Fast disk drives are important for reading source footage, writing output files, and running the application from.
Thanks for your reply Todd.
My main thrust of the drive question is to find out where the fast SSD drives would have most impact.
Right now I am planning on an SSD for the operating system and thinking of adding another to act as the system scratch disc.
My other drives for media etc... will be sata drives.
Would the system scratch disc be a good use of an SSD?
There are a lot of drives involved with an AE project so I am wondering if it is only as good as the weak link in the chain?

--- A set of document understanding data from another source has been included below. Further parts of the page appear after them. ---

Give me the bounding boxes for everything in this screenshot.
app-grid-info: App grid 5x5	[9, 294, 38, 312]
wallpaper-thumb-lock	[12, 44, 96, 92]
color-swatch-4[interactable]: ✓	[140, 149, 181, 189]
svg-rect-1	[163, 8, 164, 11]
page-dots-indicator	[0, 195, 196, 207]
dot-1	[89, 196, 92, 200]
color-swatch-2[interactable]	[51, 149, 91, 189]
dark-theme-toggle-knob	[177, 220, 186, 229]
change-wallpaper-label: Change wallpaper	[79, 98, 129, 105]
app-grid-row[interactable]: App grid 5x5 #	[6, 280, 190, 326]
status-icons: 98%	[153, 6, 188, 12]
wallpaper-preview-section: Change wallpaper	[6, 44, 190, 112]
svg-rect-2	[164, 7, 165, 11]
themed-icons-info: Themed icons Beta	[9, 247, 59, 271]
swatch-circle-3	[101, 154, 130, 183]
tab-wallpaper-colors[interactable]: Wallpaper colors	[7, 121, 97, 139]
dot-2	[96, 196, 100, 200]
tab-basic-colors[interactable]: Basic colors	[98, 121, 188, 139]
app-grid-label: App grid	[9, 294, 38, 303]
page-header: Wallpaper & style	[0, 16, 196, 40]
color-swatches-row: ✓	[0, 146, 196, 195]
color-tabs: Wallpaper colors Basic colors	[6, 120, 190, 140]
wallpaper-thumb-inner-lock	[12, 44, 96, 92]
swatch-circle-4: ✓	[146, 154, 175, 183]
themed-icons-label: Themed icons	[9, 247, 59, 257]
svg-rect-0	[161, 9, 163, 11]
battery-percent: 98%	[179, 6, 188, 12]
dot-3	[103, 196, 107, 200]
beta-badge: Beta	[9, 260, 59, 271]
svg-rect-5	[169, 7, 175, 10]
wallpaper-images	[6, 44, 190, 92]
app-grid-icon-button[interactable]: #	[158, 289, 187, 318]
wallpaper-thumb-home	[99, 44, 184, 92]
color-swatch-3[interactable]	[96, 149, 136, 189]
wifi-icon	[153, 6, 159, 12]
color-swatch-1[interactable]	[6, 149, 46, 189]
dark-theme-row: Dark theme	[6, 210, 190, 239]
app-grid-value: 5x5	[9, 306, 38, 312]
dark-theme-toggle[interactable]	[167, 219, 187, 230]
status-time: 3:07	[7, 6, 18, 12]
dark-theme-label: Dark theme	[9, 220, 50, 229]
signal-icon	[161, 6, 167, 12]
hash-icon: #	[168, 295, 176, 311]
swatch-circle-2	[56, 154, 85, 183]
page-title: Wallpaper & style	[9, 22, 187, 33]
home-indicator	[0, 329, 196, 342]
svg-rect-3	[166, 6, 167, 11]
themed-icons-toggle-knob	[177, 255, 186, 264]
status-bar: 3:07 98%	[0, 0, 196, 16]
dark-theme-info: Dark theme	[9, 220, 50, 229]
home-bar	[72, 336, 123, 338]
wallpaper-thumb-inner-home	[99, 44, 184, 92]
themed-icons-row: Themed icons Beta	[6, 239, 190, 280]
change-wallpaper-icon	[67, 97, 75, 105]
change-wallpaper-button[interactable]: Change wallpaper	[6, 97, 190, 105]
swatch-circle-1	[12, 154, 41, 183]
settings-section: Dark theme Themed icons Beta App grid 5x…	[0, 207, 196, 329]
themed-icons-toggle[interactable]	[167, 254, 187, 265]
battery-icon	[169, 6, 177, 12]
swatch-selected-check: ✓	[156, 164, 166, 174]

Would the system scratch disc be a good use of an SSD?
Not really. SSDs/ Flash drives write very small blocks, which is pretty unsuitable for fast file I/O of large files. Even if they are buffered, you will eventually reach a point where the caching reaches its limits and then everything slows down to a halt. Also note, that concurrent read/write access is likewise limited due to how the controller needs to manage available address space. SSDs may make perfect sense for mobile use, but for workstation class computers their disadvantages stil loutweigh the benefits. And lets be honest: For the price of a single SSD you can get a decent, quiet, eco-friendly SATA RAID with double the capacity, so why waste money?
The SSDs are expensive but they do seem to be a great option for the Operating System drive.
Meanwhile I will be saving for the huge amount of DDR3 ram I wold like to put in this computer as 1080p chromakey work is bringing my current XP system to its knees.
The number one slow item on today's desktop computers are the ubiquitous 7200rpm IDE dirves that everyone has, be them 40gb or 500gb.
The number tqwo item is RAM -- not enough of it.
The number three item is the CPU (nd related bus speeds).
The new SATA hard drive interface is much faster (an surely more reliable due to fewer wires) for sure -- but the underlying hard drive performance is exactly the same as before so there's no gain there. No point in having a 3gb/sec interface when the drive itself only runs at 200mb/sec (and that's very optimistic in most cases).
SSD's do indeed speed things up. A computer with an SSD will boot in seconds rather than minutes. However, SSDs are small and very expensive. This has (mis)lead many to think that an SSD as a boot drive, plus a slower conventional drive for applications, is the way to go and a lot of computers are being sold this way now.
I don't like this solution because you end up with a drive C: as a system drive and a drive D: for applications and data and there's all sorts of Microsoft mischief possible with this configuration. You system registry, which is on the C: drive, will contain all sorts of referrals to the second drive. More troublesome depending on your applications -- your temporary files are still probably on the smaller drive C: unless you can specify otherwise (most applications don't allow you to specify). Backups must include both drives. None of this matters until something goes wrong -- which it inevitably will. In my experience, rebuilding a 2-hard drive system after a crash is much, much more difficult that rebuilding a one-hard drive system.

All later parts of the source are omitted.